The Pico de Orizaba sits on the border between the Mexican states of Veracruz and Puebla and is the third-highest peak in North America after Mount McKinley in the United States and Mount Logan in Canada. This now dormant, but not extinct, volcano rises 5,636 metres (18,491 ft) above sea level and is a popular destination for hikers and climbers in Mexico and beyond.
Some experts even say that Mexico has finally beat out its rival for #1 fattest country — the United States. Unfortunately, almost 1 in 6 adults in Mexico have diabetes and heart disease and other weight-related issues run rampant. Why the soaring obesity rate? Many charge the continued industrialation of Mexico’s food system making processed, fatty foods and sugary drinks more available than healthier options.
Without Mexico, the world would be a lot more black and white. Guillermo González Camarena was an inventor who created the chromoscopic adapter for television equipment, which was an early color tv tranmission system. The year was 1942 and he was only 17! His first color transmission was from Mexico City in 1946.
The Pacific Ring of Fire, on which Mexico lies, is a zone of fault lines that run along the Pacific tectonic plate and some smaller plates in the Philippine Sea and Pacific Ocean. It is one of the worst areas of the world for earthquakes and volcanoes. Mexico also has a ‘shaking bottom’ because of the lakebeds (see #12). Meaning that when the tremors hit the Valley of Mexico, it shakes like a bowl of jello.
Mexican Juan Pablo used North America’s first printing press in 1539 and created 35 books with it from that year until the year of his death in 1560. His original workshop has been converted into a musuem and can still be visited in Mexico City’s Centro Historico. The press was brough by Spaniard Juan de Zumárraga in 1539, and originally printed materials for the colonial church and vice royalty.
Mexico City was built atop a system of lake beds by its original tribes and expanded by the Aztecs when they took power of the Valley of Mexico. Unlike the Aztecs who created intricate systems of dikes and canals for flood control, the Spanish insisted on draining the lakebed once they got a taste of the work needed to maintain their watery existence. Most of the city’s water today is pumped from its aquifer below the surface and because of the soil’s sandy condition, the city and buildings continue to sink deeper into the muck.
Despite the fact that bull fighting came to Mexico by way of the Spanish colonizers, the controversial sport’s popularity in Mexico is off the charts.
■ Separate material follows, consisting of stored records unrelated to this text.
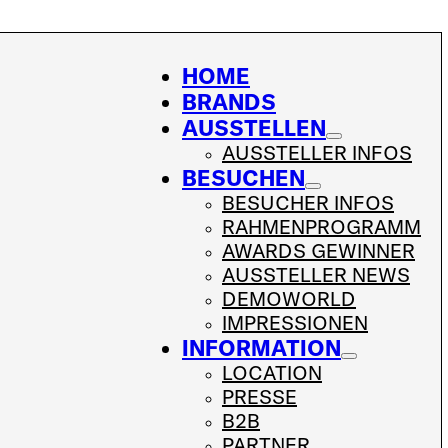
HOME
BRANDS
AUSSTELLEN
AUSSTELLER INFOS
BESUCHEN
BESUCHER INFOS
RAHMENPROGRAMM
AWARDS GEWINNER
AUSSTELLER NEWS
DEMOWORLD
IMPRESSIONEN
INFORMATION
LOCATION
PRESSE
B2B
PARTNER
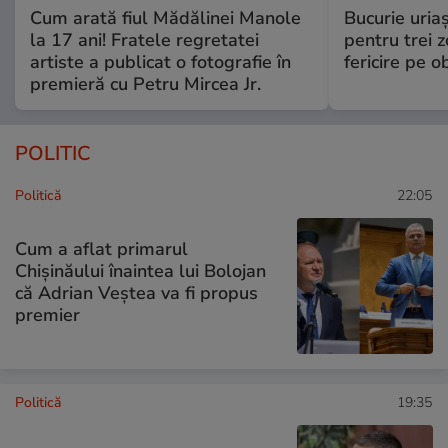
Cum arată fiul Mădălinei Manole
Bucurie uria
la 17 ani! Fratele regretatei
pentru trei z
artiste a publicat o fotografie în
fericire pe o
premieră cu Petru Mircea Jr.
POLITIC
Politică
22:05
Cum a aflat primarul
Chișinăului înaintea lui Bolojan
că Adrian Veștea va fi propus
premier
Politică
19:35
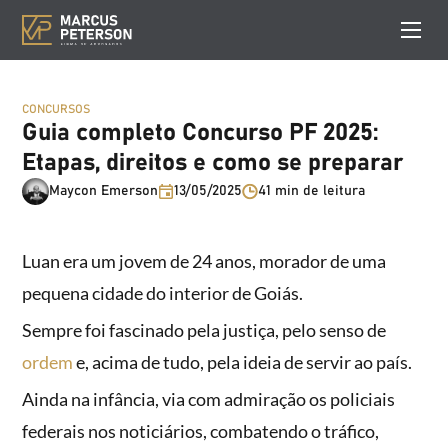
CONCURSOS
Guia completo Concurso PF 2025:
Etapas, direitos e como se preparar
Maycon Emerson
13/05/2025
41 min de leitura
Luan era um jovem de 24 anos, morador de uma
pequena cidade do interior de Goiás.
Sempre foi fascinado pela justiça, pelo senso de
ordem
e, acima de tudo, pela ideia de servir ao país.
Ainda na infância, via com admiração os policiais
federais nos noticiários, combatendo o tráfico,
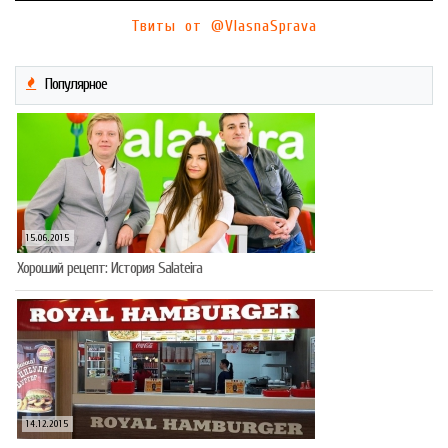
Твиты от @VlasnaSprava
Популярное
15.06.2015
Хороший рецепт: История Salateira
14.12.2015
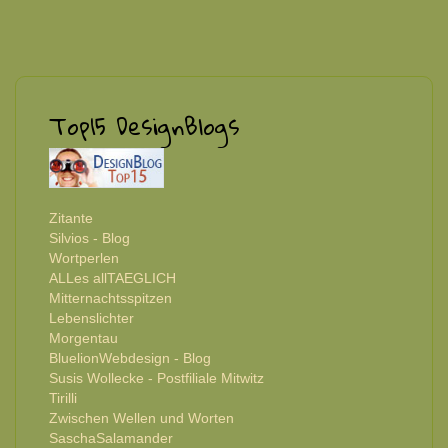
Top15 DesignBlogs
Zitante
Silvios - Blog
Wortperlen
ALLes allTAEGLICH
Mitternachtsspitzen
Lebenslichter
Morgentau
BluelionWebdesign - Blog
Susis Wollecke - Postfiliale Mitwitz
Tirilli
Zwischen Wellen und Worten
SaschaSalamander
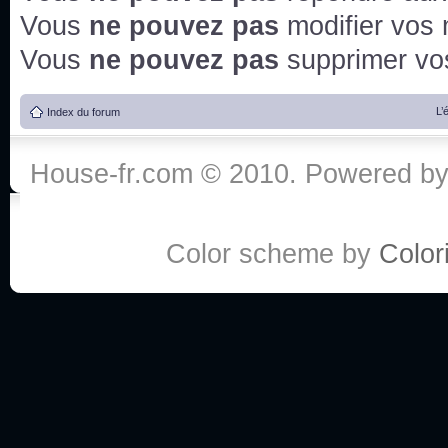
Vous
ne pouvez pas
modifier vos
Vous
ne pouvez pas
supprimer v
L’
Index du forum
House-fr.com © 2010. Powered b
Color scheme by
Colori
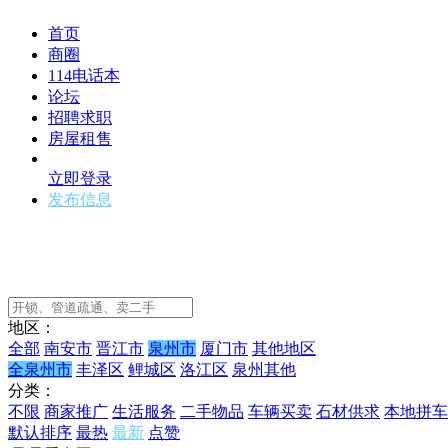
首页
商圈
114电话本
论坛
招聘求职
房屋租售
立即登录
发布信息
地区：
全部
南安市
晋江市
泉州市
厦门市
其他地区
全泉州市
丰泽区
鲤城区
洛江区
泉州其他
分类：
不限
商家推广
生活服务
二手物品
车辆买卖
石材供求
本地拼车
默认排序
最热
最新
点赞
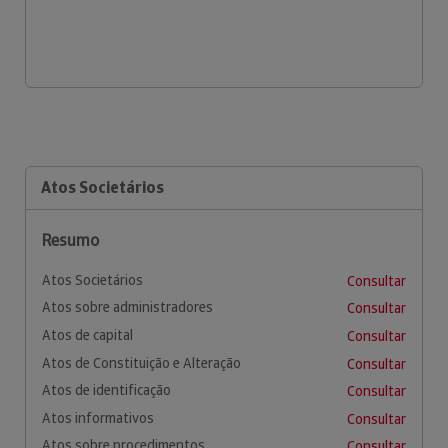
Atos Societários
Resumo
Atos Societários
Consultar
Atos sobre administradores
Consultar
Atos de capital
Consultar
Atos de Constituição e Alteração
Consultar
Atos de identificação
Consultar
Atos informativos
Consultar
Atos sobre procedimentos
Consultar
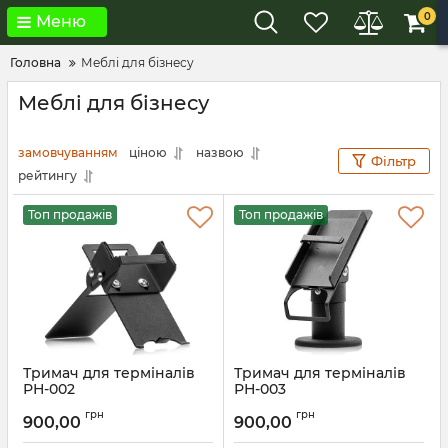
0
Меню
Головна
Меблі для бізнесу
Меблі для бізнесу
замовчуванням
ціною
назвою
Фільтр
рейтингу
Топ продажів
Топ продажів
Тримач для терміналів
Тримач для терміналів
РН-002
РН-003
грн
грн
900,00
900,00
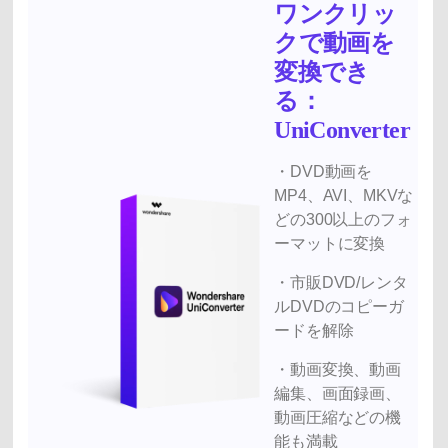
ワンクリッ
クで動画を
変換でき
る：
UniConverter
・DVD動画を
MP4、AVI、MKVな
どの300以上のフォ
ーマットに変換
・市販DVD/レンタ
ルDVDのコピーガ
ードを解除
・動画変換、動画
編集、画面録画、
動画圧縮などの機
能も満載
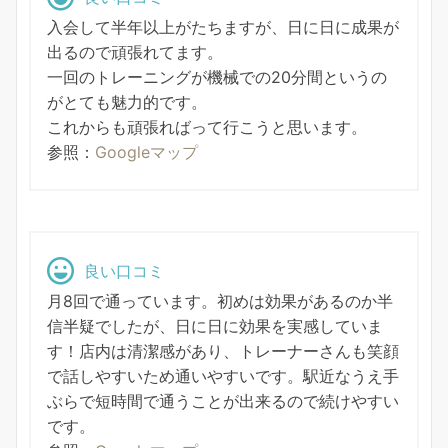
入会して半年以上がたちますが、日に日に成果が
出るので頑張れてます。
一回のトレーニングが機械での20分間というの
がとても魅力的です。
これからも頑張ればって行こうと思います。
参照：
Googleマップ
良い口コミ
月8回で通っています。初めは効果があるのか半
信半疑でしたが、日に日に効果を実感していま
す！店内は清潔感があり、トレーナーさんも笑顔
で話しやすいため通いやすいです。駅近なうえ手
ぶらで短時間で通うことが出来るので続けやすい
です。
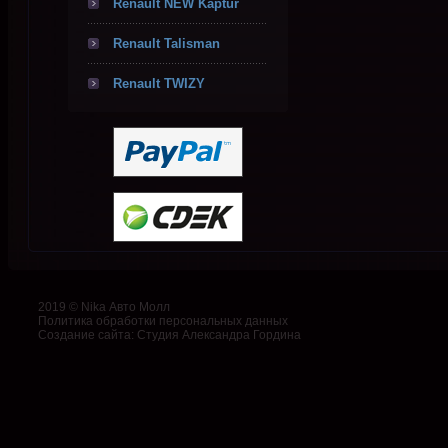
Renault NEW Kaptur
Renault Talisman
Renault TWIZY
2019 © Nika Авто Молл
Политика обработки персональных данных
Создание сайта
:
Студия Александра Гордина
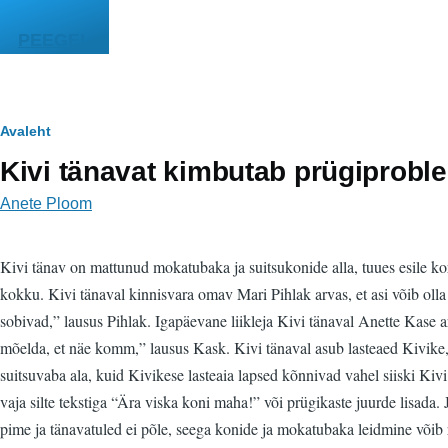
Liigu edasi põhisisu juurde
PEEGEL
Leivapuru
Avaleht
Kivi tänavat kimbutab prügiprobl
Anete Ploom
Kivi tänav on mattunud mokatubaka ja suitsukonide alla, tuues esile ko
kokku. Kivi tänaval kinnisvara omav Mari Pihlak arvas, et asi võib olla s
sobivad,” lausus Pihlak. Igapäevane liikleja Kivi tänaval Anette Kase a
mõelda, et näe komm,” lausus Kask. Kivi tänaval asub lasteaed Kivike, m
suitsuvaba ala, kuid Kivikese lasteaia lapsed kõnnivad vahel siiski Ki
vaja silte tekstiga “Ära viska koni maha!” või prügikaste juurde lisada. 
pime ja tänavatuled ei põle, seega konide ja mokatubaka leidmine võib ra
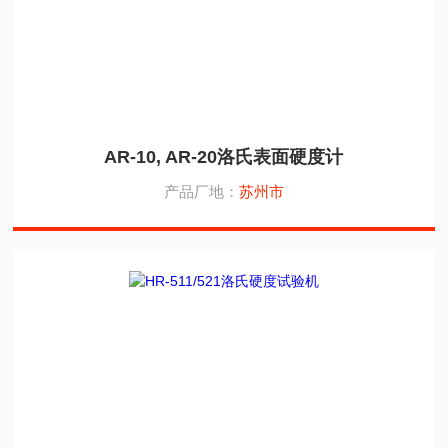
AR-10, AR-20洛氏表面硬度计
产品厂地：
苏州市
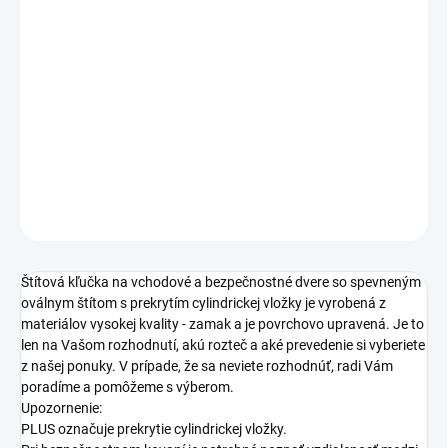
ROZTEČ
−
+
Pridať do košíka
DETAILNÉ INFORMÁCIE
OPÝTAŤ SA
STRÁŽIŤ
Štítová kľučka na vchodové a bezpečnostné dvere so spevneným
oválnym štítom s prekrytím cylindrickej vložky je vyrobená z
materiálov vysokej kvality - zamak a je povrchovo upravená. Je to
len na Vašom rozhodnutí, akú rozteč a aké prevedenie si vyberiete
z našej ponuky. V prípade, že sa neviete rozhodnúť, radi Vám
poradíme a pomôžeme s výberom.
Upozornenie:
PLUS označuje prekrytie cylindrickej vložky.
It’s not surprising then that Mexico would be home to the world’s largest bullring, the Plaza de Toros Mexico. Located next to the Estadio Azul, it seats 41,262 spectators and its construction was completed in only 180 days by 10,000 workers alternating three shifts a day.
Mexico’s got a lot of world heritage to protect these days with 34 UNESCO sites within its borders! The list includes the historic centers of towns like Guanajuato, Mexico City and Puebla, alond with dozens of ancient ruins, the agave fields of Tequila, Jalisco and Whale Sanctuary of El Vizcaino in Baja California. At least a few of these spots should make it on your list to visit for your next trip to Mexico.
Although there are various lists of the “7 wonders” variety, the Mayan ruins of Chichen Itza are often considered among them. The ruins are what’s left of an ancient Maya ceremonial city on the Yucatan peninsula. The site is known for the appearance of a snake’s shadow on the steps of its great pyramid El Castillo on the day of the winter solstice.